1 Een psalm van Asaf. God staat in de vergadering Godes; Hij oordeelt in het midden der goden;
2 Hoe lang zult gijlieden onrecht oordelen, en het aangezicht der goddelozen aannemen? Sela.
3 Doet recht den arme en den wees; rechtvaardigt den verdrukte en den arme.
4 Verlost den arme en den behoeftige, rukt hem uit der goddelozen hand.
5 Zij weten niet, en verstaan niet; zij wandelen steeds in duisternis; dies wankelen alle fondamenten der aarde.
6 Ik heb wel gezegd: Gij zijt goden; en gij zijt allen kinderen des Allerhoogsten;
7 Nochtans zult gij sterven als een mens; en als een van de vorsten zult gij vallen.
8 Sta op, o God! oordeel het aardrijk, want Gij bezit alle natien.
1 (81:1) Псалом Асафа. Бог стал в сонме богов; среди богов произнес суд:
2 (81:2) доколе будете вы судить неправедно и оказывать лицеприятие нечестивым?

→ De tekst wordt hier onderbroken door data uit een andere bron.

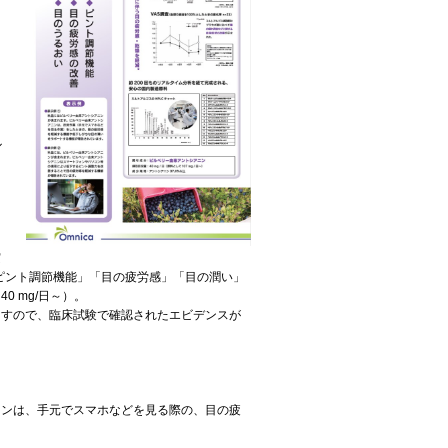
）
ル
実
ピント調節機能」「目の疲労感」「目の潤い」
 mg/日～）。
ますので、臨床試験で確認されたエビデンスが
ニンは、手元でスマホなどを見る際の、目の疲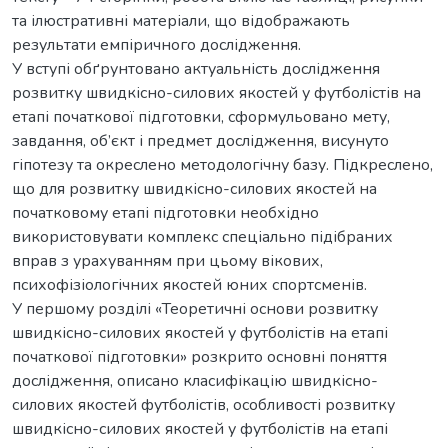
та ілюстративні матеріали, що відображають
результати емпіричного дослідження.
У вступі обґрунтовано актуальність дослідження
розвитку швидкісно-силових якостей у футболістів на
етапі початкової підготовки, сформульовано мету,
завдання, об’єкт і предмет дослідження, висунуто
гіпотезу та окреслено методологічну базу. Підкреслено,
що для розвитку швидкісно-силових якостей на
початковому етапі підготовки необхідно
використовувати комплекс спеціально підібраних
вправ з урахуванням при цьому вікових,
психофізіологічних якостей юних спортсменів.
У першому розділі «Теоретичні основи розвитку
швидкісно-силових якостей у футболістів на етапі
початкової підготовки» розкрито основні поняття
дослідження, описано класифікацію швидкісно-
силових якостей футболістів, особливості розвитку
швидкісно-силових якостей у футболістів на етапі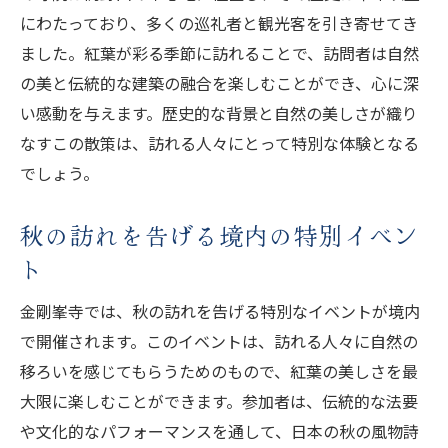
にわたっており、多くの巡礼者と観光客を引き寄せてき
ました。紅葉が彩る季節に訪れることで、訪問者は自然
の美と伝統的な建築の融合を楽しむことができ、心に深
い感動を与えます。歴史的な背景と自然の美しさが織り
なすこの散策は、訪れる人々にとって特別な体験となる
でしょう。
秋の訪れを告げる境内の特別イベン
ト
金剛峯寺では、秋の訪れを告げる特別なイベントが境内
で開催されます。このイベントは、訪れる人々に自然の
移ろいを感じてもらうためのもので、紅葉の美しさを最
大限に楽しむことができます。参加者は、伝統的な法要
や文化的なパフォーマンスを通して、日本の秋の風物詩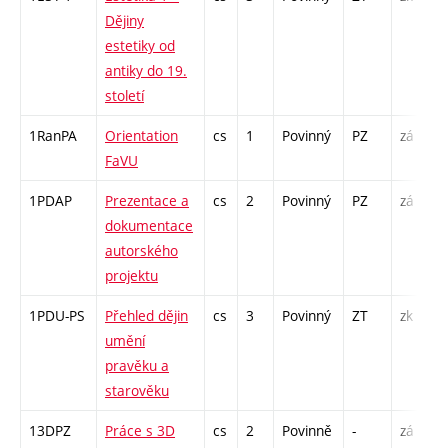
Dějiny
estetiky od
antiky do 19.
století
1RanPA
Orientation
cs
1
Povinný
PZ
zá
FaVU
1PDAP
Prezentace a
cs
2
Povinný
PZ
zá
dokumentace
autorského
projektu
1PDU-PS
Přehled dějin
cs
3
Povinný
ZT
zk
umění
pravěku a
starověku
13DPZ
Práce s 3D
cs
2
Povinně
-
zá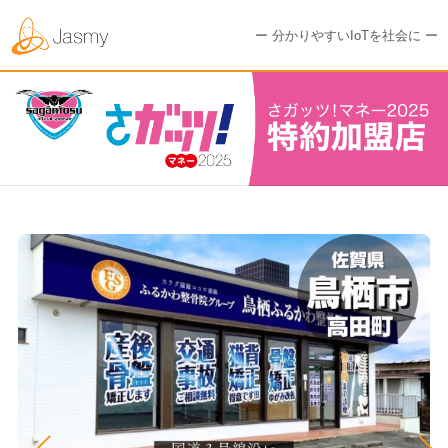
ー 分かりやすいIoTを社会に ー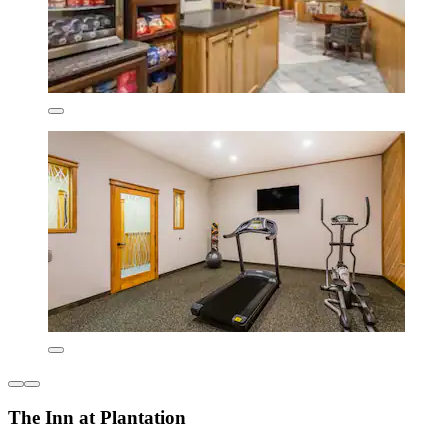
The Inn at Plantation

3 (81:3) Давайте суд бедному и сироте; угнетенному и нищему оказывайте справедливость;
4 (81:4) избавляйте бедного и нищего; исторгайте [его] из руки нечестивых.
5 (81:5) Не знают, не разумеют, во тьме ходят; все основания земли колеблются.
6 (81:6) Я сказал: вы – боги, и сыны Всевышнего – все вы;
7 (81:7) но вы умрете, как человеки, и падете, как всякий из князей.
8 (81:8) Восстань, Боже, суди землю, ибо Ты наследуешь все народы.